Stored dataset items
Start of Block

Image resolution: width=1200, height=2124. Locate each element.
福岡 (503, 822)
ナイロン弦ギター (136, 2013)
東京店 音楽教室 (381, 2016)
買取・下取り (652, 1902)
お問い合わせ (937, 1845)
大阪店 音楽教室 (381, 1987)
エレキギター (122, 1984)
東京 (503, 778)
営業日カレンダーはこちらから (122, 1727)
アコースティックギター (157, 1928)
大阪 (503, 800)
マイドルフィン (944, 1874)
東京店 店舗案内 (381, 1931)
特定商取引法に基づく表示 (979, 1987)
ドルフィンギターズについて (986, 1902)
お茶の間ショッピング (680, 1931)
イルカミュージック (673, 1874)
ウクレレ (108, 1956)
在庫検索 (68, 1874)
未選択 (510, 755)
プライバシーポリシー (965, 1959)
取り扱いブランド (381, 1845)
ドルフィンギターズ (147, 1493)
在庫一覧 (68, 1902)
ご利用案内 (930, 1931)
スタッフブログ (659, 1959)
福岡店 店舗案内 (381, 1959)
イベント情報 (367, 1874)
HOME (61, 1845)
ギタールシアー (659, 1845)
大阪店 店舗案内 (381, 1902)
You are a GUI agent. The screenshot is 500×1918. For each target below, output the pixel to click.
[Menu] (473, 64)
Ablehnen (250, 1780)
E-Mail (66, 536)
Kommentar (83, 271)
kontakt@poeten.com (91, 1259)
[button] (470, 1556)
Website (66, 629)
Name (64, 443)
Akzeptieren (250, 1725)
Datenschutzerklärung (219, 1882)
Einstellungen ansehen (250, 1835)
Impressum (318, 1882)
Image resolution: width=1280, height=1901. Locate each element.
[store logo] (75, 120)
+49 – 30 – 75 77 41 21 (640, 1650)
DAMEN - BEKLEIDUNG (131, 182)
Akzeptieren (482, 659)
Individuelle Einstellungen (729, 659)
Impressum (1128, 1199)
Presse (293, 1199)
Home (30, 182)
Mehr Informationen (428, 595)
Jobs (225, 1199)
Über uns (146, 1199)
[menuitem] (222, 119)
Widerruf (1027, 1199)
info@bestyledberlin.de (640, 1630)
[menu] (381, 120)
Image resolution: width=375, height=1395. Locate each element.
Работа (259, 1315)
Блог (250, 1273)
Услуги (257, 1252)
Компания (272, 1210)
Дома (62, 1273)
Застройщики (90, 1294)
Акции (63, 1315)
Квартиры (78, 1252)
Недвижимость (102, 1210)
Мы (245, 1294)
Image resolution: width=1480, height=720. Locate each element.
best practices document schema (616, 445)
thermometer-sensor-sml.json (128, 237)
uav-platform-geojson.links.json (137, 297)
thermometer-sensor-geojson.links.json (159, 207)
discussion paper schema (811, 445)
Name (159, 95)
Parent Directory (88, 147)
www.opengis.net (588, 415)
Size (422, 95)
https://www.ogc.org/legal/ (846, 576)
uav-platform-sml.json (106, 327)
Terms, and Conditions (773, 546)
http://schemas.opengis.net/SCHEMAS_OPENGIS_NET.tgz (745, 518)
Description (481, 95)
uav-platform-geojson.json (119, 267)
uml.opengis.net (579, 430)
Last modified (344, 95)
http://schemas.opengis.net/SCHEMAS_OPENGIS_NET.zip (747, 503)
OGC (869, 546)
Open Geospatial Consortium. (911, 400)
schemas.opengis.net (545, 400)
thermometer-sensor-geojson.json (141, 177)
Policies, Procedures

End of Block

▶ [TASK OBJECTIVE] The first line of the records begins the span, and the line containing "アコースティックギター (157, 1928)" ends it. Reproduce that span exactly, both ends included.

▶ [FINAL ANSWER]
Image resolution: width=1200, height=2124. Locate each element.
福岡 (503, 822)
ナイロン弦ギター (136, 2013)
東京店 音楽教室 (381, 2016)
買取・下取り (652, 1902)
お問い合わせ (937, 1845)
大阪店 音楽教室 (381, 1987)
エレキギター (122, 1984)
東京 (503, 778)
営業日カレンダーはこちらから (122, 1727)
アコースティックギター (157, 1928)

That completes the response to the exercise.